/---

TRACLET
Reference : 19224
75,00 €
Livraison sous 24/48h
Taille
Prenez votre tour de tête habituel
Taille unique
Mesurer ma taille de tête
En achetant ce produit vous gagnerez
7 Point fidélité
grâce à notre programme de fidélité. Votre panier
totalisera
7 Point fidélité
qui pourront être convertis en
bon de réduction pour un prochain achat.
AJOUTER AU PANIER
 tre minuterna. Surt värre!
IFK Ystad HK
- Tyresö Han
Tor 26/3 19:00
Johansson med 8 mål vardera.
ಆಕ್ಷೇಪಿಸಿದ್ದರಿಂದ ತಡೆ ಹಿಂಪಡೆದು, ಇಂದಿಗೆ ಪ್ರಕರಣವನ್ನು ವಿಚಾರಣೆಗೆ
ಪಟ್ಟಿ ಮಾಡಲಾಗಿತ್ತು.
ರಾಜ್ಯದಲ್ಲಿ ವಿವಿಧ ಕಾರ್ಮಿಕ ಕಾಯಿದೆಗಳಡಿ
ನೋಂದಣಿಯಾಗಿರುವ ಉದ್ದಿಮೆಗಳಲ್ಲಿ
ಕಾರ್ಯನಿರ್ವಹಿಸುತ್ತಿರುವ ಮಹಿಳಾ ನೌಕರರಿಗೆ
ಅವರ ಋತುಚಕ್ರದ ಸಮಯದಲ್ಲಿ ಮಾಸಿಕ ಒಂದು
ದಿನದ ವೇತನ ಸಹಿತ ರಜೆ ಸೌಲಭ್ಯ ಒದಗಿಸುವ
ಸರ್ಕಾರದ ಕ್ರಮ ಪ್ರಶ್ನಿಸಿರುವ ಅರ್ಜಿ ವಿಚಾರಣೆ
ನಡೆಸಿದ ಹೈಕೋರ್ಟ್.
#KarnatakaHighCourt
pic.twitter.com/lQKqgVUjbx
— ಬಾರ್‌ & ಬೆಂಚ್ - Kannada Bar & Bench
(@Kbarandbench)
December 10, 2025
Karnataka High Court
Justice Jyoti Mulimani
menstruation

\---

What this task involves
Retype the lines above without alteration. The first is the one containing "ನೋಂದಣಿಯಾಗಿರುವ ಉದ್ದಿಮೆಗಳಲ್ಲಿ", and the last is the final line of the data.

Reply to the exercise
ನೋಂದಣಿಯಾಗಿರುವ ಉದ್ದಿಮೆಗಳಲ್ಲಿ
ಕಾರ್ಯನಿರ್ವಹಿಸುತ್ತಿರುವ ಮಹಿಳಾ ನೌಕರರಿಗೆ
ಅವರ ಋತುಚಕ್ರದ ಸಮಯದಲ್ಲಿ ಮಾಸಿಕ ಒಂದು
ದಿನದ ವೇತನ ಸಹಿತ ರಜೆ ಸೌಲಭ್ಯ ಒದಗಿಸುವ
ಸರ್ಕಾರದ ಕ್ರಮ ಪ್ರಶ್ನಿಸಿರುವ ಅರ್ಜಿ ವಿಚಾರಣೆ
ನಡೆಸಿದ ಹೈಕೋರ್ಟ್.
#KarnatakaHighCourt
pic.twitter.com/lQKqgVUjbx
— ಬಾರ್‌ & ಬೆಂಚ್ - Kannada Bar & Bench
(@Kbarandbench)
December 10, 2025
Karnataka High Court
Justice Jyoti Mulimani
menstruation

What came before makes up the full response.